On Nov. 4, 1979, a group of Iranian students stormed the US Embassy in Tehran and took 90 hostages — including 66 Americans. Four days later, ABC News launched “America Held Hostage: The Iran Crisis” — a breaking news program competing with the first half-hour of The Tonight Show with Johnny Carson on NBC and The CBS Late Movie. The program also launched host Ted Koppel’s career to a new level. As the crisis continued, the program opened with a running total of the passing days:
“America held hostage: Day —”
On Day 444, the crisis ended with the release of the last American hostages shortly after President Ronald Reagan’s inauguration on Jan. 20, 1981.
Kids Held Hostage: Day 97
All of the American hostages in Iran were adults. For months now, Trump’s zero tolerance policy has been victimizing children. Beginning in late April 2018, the US government took more than 2,500 children from their parents. It still holds more than 550 of them — almost 10 times the number of Americans held hostage in Iran four decades ago.
Where’s the outrage? Where’s the sense of urgency?
If a foreign government had done to American children what our country has done to the kids whom the US government has separated from their parents at the southwest border, the media would be screaming the accumulating days of captivity. The count wouldn’t stop until all of the children had been released and reunited with their families.
Using May 7, 2018 — the date Attorney General Jeff Sessions announced Trump’s new zero tolerance policy without any plan to protect the innocent children it affected — today is “Kids Held Hostage: Day 97″ for some of the victims.
Violating Court Order: Day 17
Another family separation benchmark is July 26, 2018. That was the Court-ordered deadline for reunification of the immigrants’ kids with their families. Today is Day 17 of the government’s ongoing violation of that order.
The Kids
Every day brings a new revelation that worsens the family separation story. Last week, the ACLU said that it believes US Immigration and Enforcement (ICE) deliberately withheld — for more than a month — 400-plus phone numbers of parents who were separated from their kids. That contact information could have helped to reunite many of the families. Meanwhile, here’s a summary of the government’s latest status report on the kids and its proposed plan for dealing with them:
— 559 remain in government custody
— Parents of 386 kids have been deported
— Government wants ACLU to determine if parents want their kids back
— Government proposes reunification only in the parents’ home country
The Tip of an Ugly Trump Iceberg
The last item in the government’s plan — reunification only in the parents’ home country — was a tell. Last week, it became clear that Trump is expanding his attack on immigrants to include their international human right to seek asylum.
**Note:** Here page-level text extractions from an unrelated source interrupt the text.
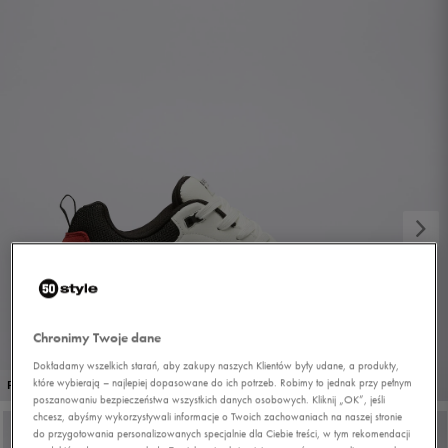
Chronimy Twoje dane
Dokładamy wszelkich starań, aby zakupy naszych Klientów były udane, a produkty,
1/7
które wybierają – najlepiej dopasowane do ich potrzeb. Robimy to jednak przy pełnym
PROMO: DO -30%
poszanowaniu bezpieczeństwa wszystkich danych osobowych. Kliknij „OK”, jeśli
chcesz, abyśmy wykorzystywali informacje o Twoich zachowaniach na naszej stronie
do przygotowania personalizowanych specjalnie dla Ciebie treści, w tym rekomendacji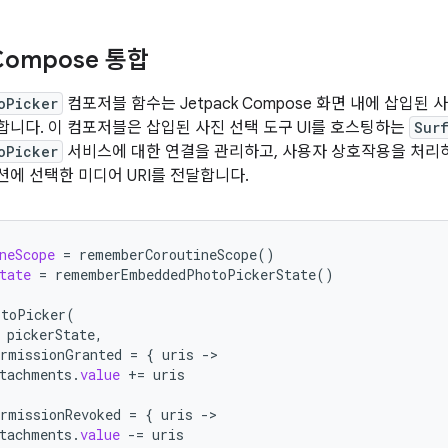
 Compose 통합
oPicker
컴포저블 함수는 Jetpack Compose 화면 내에 삽입된 
니다. 이 컴포저블은 삽입된 사진 선택 도구 UI를 호스팅하는
Sur
oPicker
서비스에 대한 연결을 관리하고, 사용자 상호작용을 처리하
에 선택한 미디어 URI를 전달합니다.
neScope
=
rememberCoroutineScope
()
tate
=
rememberEmbeddedPhotoPickerState
()
otoPicker
(
pickerState
,
rmissionGranted
=
{
uris
-
tachments
.
value
+=
uris
rmissionRevoked
=
{
uris
-
tachments
.
value
-=
uris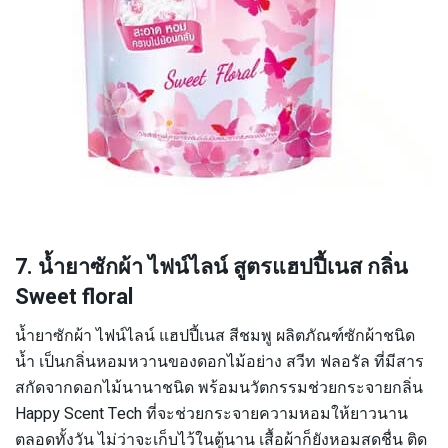
7. น้ำยาซักผ้า ไฟน์ไลน์ สูตรแฮปปี้เนส กลิ่น
Sweet floral
น้ำยาซักผ้า ไฟน์ไลน์ แฮปปี้เนส สีชมพู ผลิตภัณฑ์ซักผ้าชนิด
น้ำ เป็นกลิ่นหอมหวานของดอกไม้อย่าง สวีท ฟลอรัล ที่มีสาร
สกัดจากดอกไม้นานาชนิด พร้อมนวัตกรรมช่วยกระจายกลิ่น
Happy Scent Tech ที่จะช่วยกระจายความหอมให้ยาวนาน
ตลอดทั้งวัน ไม่ว่าจะเก็บไว้ในตู้นาน เสื้อผ้าก็ยังหอมสดชื่น ติด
On Aug. 7, the ACLU filed a lawsuit on behalf of 12 immigrants — eight women, one man, and three children — challenging the Justice Department’s June 2018 policy changes aimed at limiting those asylum rights and expediting deportations. Two of the children and their mothers in the suit had already been deported.
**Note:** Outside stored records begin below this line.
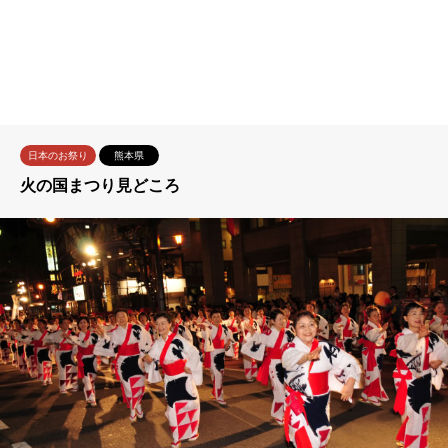
日本のお祭り
熊本県
火の国まつり見どころ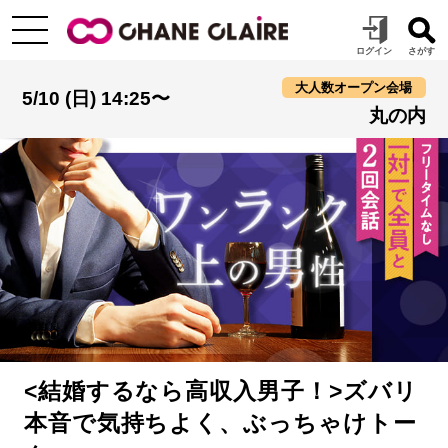
大人数オープン会場
5/10 (日) 14:25〜
丸の内
<結婚するなら高収入男子！>ズバリ
本音で気持ちよく、ぶっちゃけトー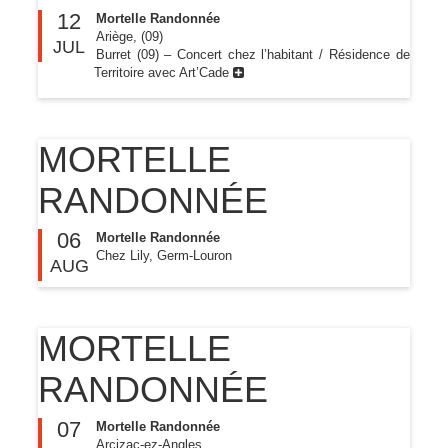
12
Mortelle Randonnée
Ariège, (09)
JUL
Burret (09) – Concert chez l’habitant / Résidence de
Territoire avec Art’Cade
MORTELLE
RANDONNÉE
06
Mortelle Randonnée
Chez Lily, Germ-Louron
AUG
MORTELLE
RANDONNÉE
07
Mortelle Randonnée
Arcizac-ez-Angles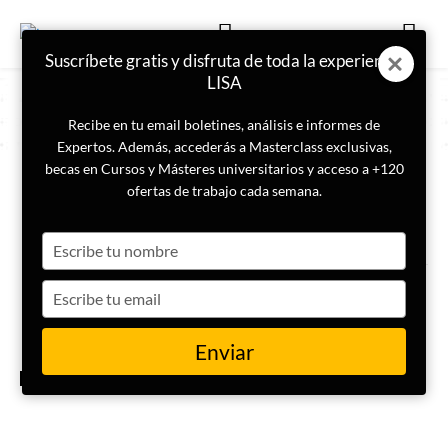
Suscríbete gratis y disfruta de toda la experiencia
LISA
Recibe en tu email boletines, análisis e informes de
Expertos. Además, accederás a Masterclass exclusivas,
becas en Cursos y Másteres universitarios y acceso a +120
ETIQUETA
Southern African Development
ofertas de trabajo cada semana.
Community
Type
your
¿Qué es la Comunidad de
name
Type
Desarrollo de África Austral?
your
email
Enviar
INTERNACIONAL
Attorneys for the ACLU and the Justice Department had agreed to delay removal proceedings for the remaining mother and her child so they could argue the matter before US District Court Judge Emmet Sullivan on Aug. 9. While participating in that hearing by phone from her office in California, the lead ACLU attorney received an email saying that the mother and daughter were being deported. During a brief recess, she told her colleagues that the pair had been taken from a family detention center in Dilley, TX to the airport in San Antonio for a morning flight back to El Salvador.
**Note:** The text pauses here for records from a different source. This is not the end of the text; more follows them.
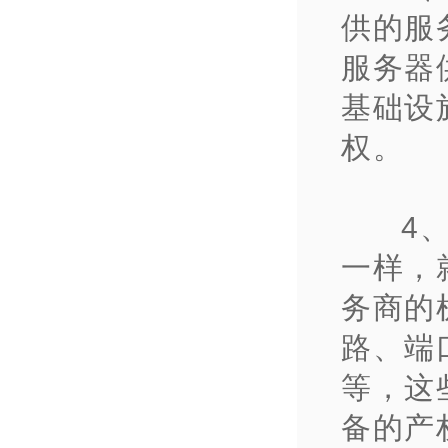
供的服
服务器
基础设
权。
4
一样，
务商的
路、端
等，这
备的产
The judge was not pleased.
After being informed of the situation, he granted the ACLU’s request to delay deportations for the mother and daughter, as well as the other plaintiffs in the suit. And he ordered the government to “turn the plane around” to bring the mother and her child back to the US. He also threatened to hold Attorney General Jeff Sessions in contempt if it didn’t.
“This is pretty outrageous,” Judge Sullivan said. “That someone seeking justice in US court is spirited away while her attorneys are arguing for justice for her?”
“I’m not happy about this at all,” the judge continued. “This is not acceptable.”
Outrageous and unacceptable.
Where are the kids? Through Election Day and beyond, every citizen should keep asking that question because it goes to the core of America’s character. The “Kids Held Hostage” clock is running, and it won’t stop until the last of more than 2,500 children whom Trump separated from their families is released. Trump and his Republican enablers in Congress bear the responsibility for a stain on America that will endure for a long, long time.